An infant was diagnosed with congenital myasthenic syndromes (CMS) and genetic testing revealed a stop gained c.679C>T variant in COLQ gene (NM_005677.3). In VSClinical, the variant occurred at a low frequency in population catalogs, lead to nonsense mediated decay of the transcript and was previously classified as pathogenic from GeneDx. Furthermore, using the intuitive searching features, we identified publications that indicated variants in the COLQ gene can be treated with targeted or combination therapies of ephedrine and albuterol, which have been shown to be beneficial in several individuals (3,4). Ultimately, VarSeq is an all in one platform that allows users to start with the VCF file, filter down to clinically relevant variants, evaluate using the ACMG guidelines, and render a clinical report in a highly automated fashion.

Works Cited:

  1. Angela Abicht, et al. Congenital Myasthenic Syndromes. Gene Reviews.

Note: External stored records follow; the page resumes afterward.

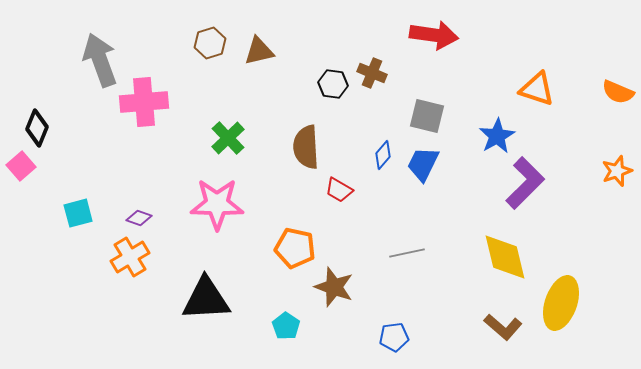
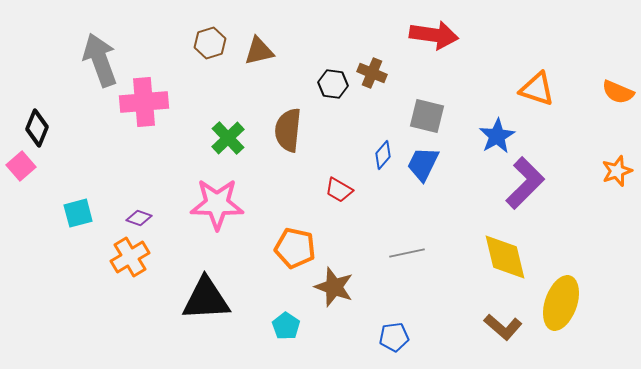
brown semicircle: moved 18 px left, 17 px up; rotated 9 degrees clockwise
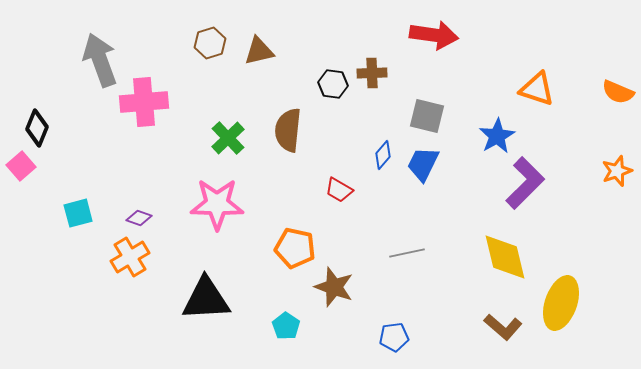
brown cross: rotated 24 degrees counterclockwise
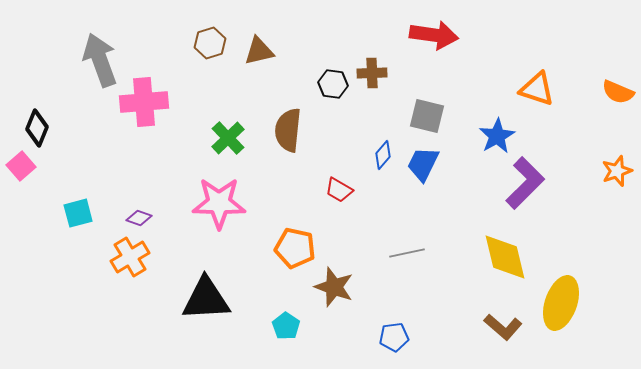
pink star: moved 2 px right, 1 px up
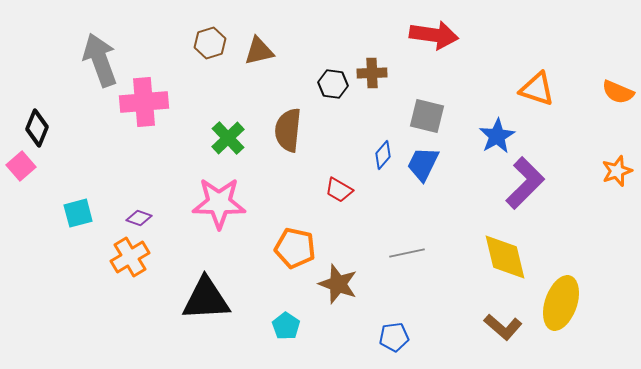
brown star: moved 4 px right, 3 px up
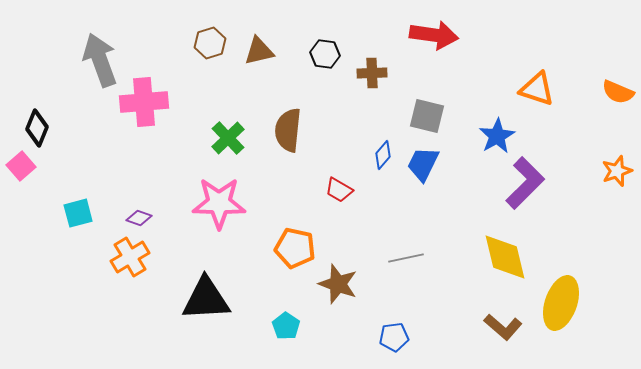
black hexagon: moved 8 px left, 30 px up
gray line: moved 1 px left, 5 px down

  2. Violeta Mihaylova, et al. Clinical and molecular genetic findings in COLQ-mutant congenital myasthenic syndromes. BRAIN, Volume 131m Issue 2, March 2008, 747-759.
  3. Liewluck T, et al. Beneficial effects of albuterol in congenital endplate acetylcholinesterase deficiency and Dok-7 myathenia. Muscle Nerve, 2011 Nov; 44(5):789-94.
  4. Besteu-Cardiel M, et al.  Congenital endplate acetylcholinesterase deficiency responsive to ephedrine. Neurology. 2005 Jul 12;65(1):144-6.